Ben Goertz

Know Where to Polish

Software engineers are typically drawn to the ideals of craftsmanship. Many books and blogs praise caring deeply about code in a similar way to an artisanal woodworker caring about every detail of the wood they shape.

This story about Steve Jobs comes to mind for me:

Fifty years later the fence still surrounds the back and side yards of the house in Mountain View. As Jobs showed it off to me, he caressed the stockade panels and recalled a lesson that his father implanted deeply in him. It was important, his father said, to craft the backs of cabinets and fences properly, even though they were hidden. ‘He loved doing things right. He even cared about the look of the parts you couldn’t see.’

Paint the part of the fence that no one else can see but you.

Intermediate Stages versus the Final Piece

There is an important distinction though about where we should focus our energy. For example, music and film share similar intermediate stages with software in that listeners don’t see your audio tracks or GarageBand project. Viewers don’t see your Final Cut Pro timeline organization or clip naming. Code is hopefully never seen by the people who use it. What listeners, viewers, and users care about is the piece they experience. When it’s done beautifully we call it art.

Schematics

We should view source code as something more like a GarageBand file, Final Cut Pro project, or hand drawn plan by a craftsman – it’s a schematic not the final thing itself.

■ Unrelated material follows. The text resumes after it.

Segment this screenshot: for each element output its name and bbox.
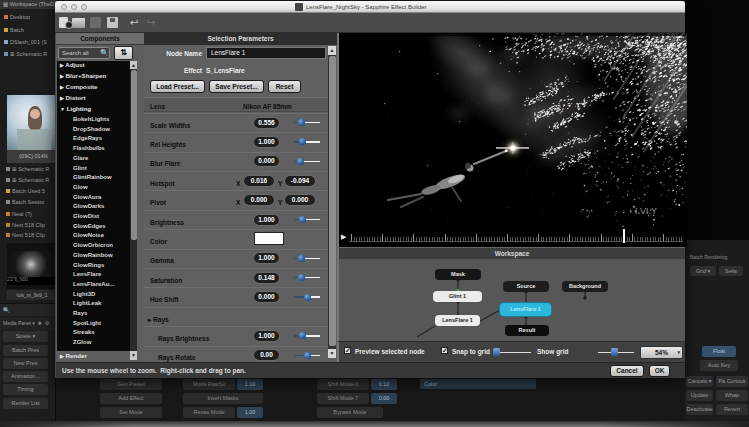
svg-text:I.VI.Y: I.VI.Y: [635, 206, 657, 216]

Am I suggesting we leave wood scraps and saw dust all over the work area? No.

But some of the best video editors I’ve worked with leave horrific messes while working. They focus relentlessly though on every moment in the final edit being exactly how they want. The names of the tracks? The folders where things are stored? The versions of the project file name? Chaotic to an outside observer. It can be hard to collaborate and work along side folks like that, but their completed work speaks for itself.

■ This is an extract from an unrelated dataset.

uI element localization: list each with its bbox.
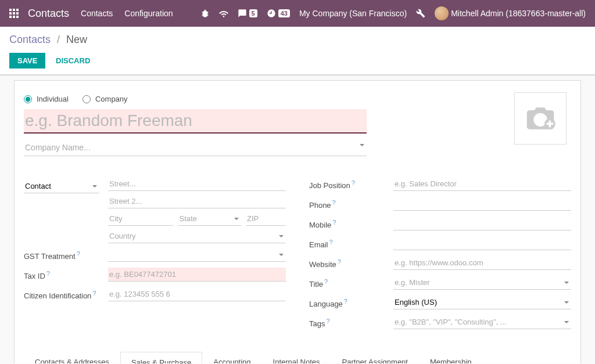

Given the ideal option we all want to be great at every step along the way. But your music, film, and code don’t matter if the final thing that people experience is not good. Perfectly organizing and endlessly debating parts of the intermediate stage, anything that doesn’t affect the final product, is missing the big picture.

Most of Apple’s sample iOS code wouldn’t pass the corporate code review gauntlets at the large places I’ve worked. Yet many engineers I know aspire to work at Apple, where only the best engineers make it through the hiring process. Apple’s sample code is a teaching tool not the final product. Engineers want to work there because we respect what they ship. Not the sample code. They know what they’re doing.

Know what you’re building and which stage in the process you are focusing on. Polish the thing that people will use, yes even the parts they can’t see, but don’t fight about the intermediate stages along the way. Save your fire and fury for the final product.